Outriger Email Virus

Also Known As: Outriger spam
Damage level: Severe

What is "Outriger Email Virus"?

"Outriger Email Virus" is one of many spam campaigns used by scammers who send emails containing malicious attachments, or web links leading to them. In this case, cyber criminals proliferate an archive file (ZIP), which contains a malicious program called Adwind.

The main purpose of this email scam is to trick users into downloading and installing the virus. We strongly advise that you ignore this and other similar emails (do not open the attachments or web links).

Outriger Email Virus

Scammers behind this email claim to be representatives of the Outriger Corporation. They present their scam in an email as a request for advance payment.
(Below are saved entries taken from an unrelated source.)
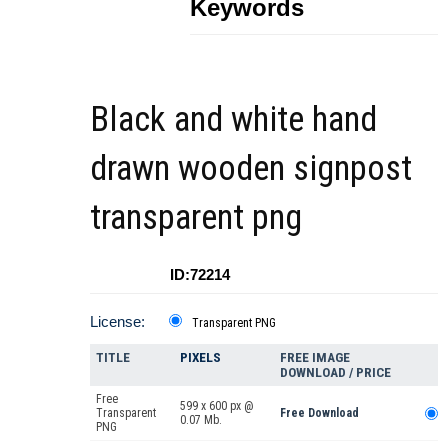
Keywords
Black and white hand
drawn wooden signpost
transparent png
ID:72214
License:
Transparent PNG
TITLE
PIXELS
FREE IMAGE
DOWNLOAD / PRICE
Free
599 x 600 px @
Transparent
Free Download
0.07 Mb.
PNG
The email includes an attachment (supposedly an invoice) supposedly within a ZIP archive file. The archive file contains an executable (.EXE) file used to install the aforementioned Adwind malicious program.
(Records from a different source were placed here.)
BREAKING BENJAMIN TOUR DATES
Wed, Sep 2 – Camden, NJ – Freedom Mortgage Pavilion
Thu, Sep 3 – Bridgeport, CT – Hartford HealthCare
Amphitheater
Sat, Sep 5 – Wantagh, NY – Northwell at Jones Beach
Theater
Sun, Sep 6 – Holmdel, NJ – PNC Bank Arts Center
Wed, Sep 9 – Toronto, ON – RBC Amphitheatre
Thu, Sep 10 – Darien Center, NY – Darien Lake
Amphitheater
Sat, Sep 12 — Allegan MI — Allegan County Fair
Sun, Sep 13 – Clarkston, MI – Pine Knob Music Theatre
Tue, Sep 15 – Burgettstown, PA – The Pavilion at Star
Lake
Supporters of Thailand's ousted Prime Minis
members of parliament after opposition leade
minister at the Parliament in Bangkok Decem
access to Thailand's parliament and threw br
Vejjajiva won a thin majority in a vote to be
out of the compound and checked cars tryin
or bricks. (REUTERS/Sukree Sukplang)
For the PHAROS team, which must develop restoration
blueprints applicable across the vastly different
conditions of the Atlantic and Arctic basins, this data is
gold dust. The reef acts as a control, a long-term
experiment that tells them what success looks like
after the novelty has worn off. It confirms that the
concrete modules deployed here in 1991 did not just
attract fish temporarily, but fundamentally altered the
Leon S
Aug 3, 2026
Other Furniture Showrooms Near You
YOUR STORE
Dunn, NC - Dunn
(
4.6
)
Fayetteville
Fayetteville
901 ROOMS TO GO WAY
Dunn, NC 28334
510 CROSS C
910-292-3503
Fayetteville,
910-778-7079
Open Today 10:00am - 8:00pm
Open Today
Adwind is a trojan-type malicious program that collects various data (including personal information). There are many different versions of this trojan, which is capable of collecting a wide range of data, including keystrokes, saved passwords, and so on. In some cases, it can record audio or video using webcams and microphones.

Typically, the data is misused to generate revenue. For example, recorded passwords might be used to carry out transfers from a victim's bank account, whilst other data might be used for blackmailing purposes, and so on.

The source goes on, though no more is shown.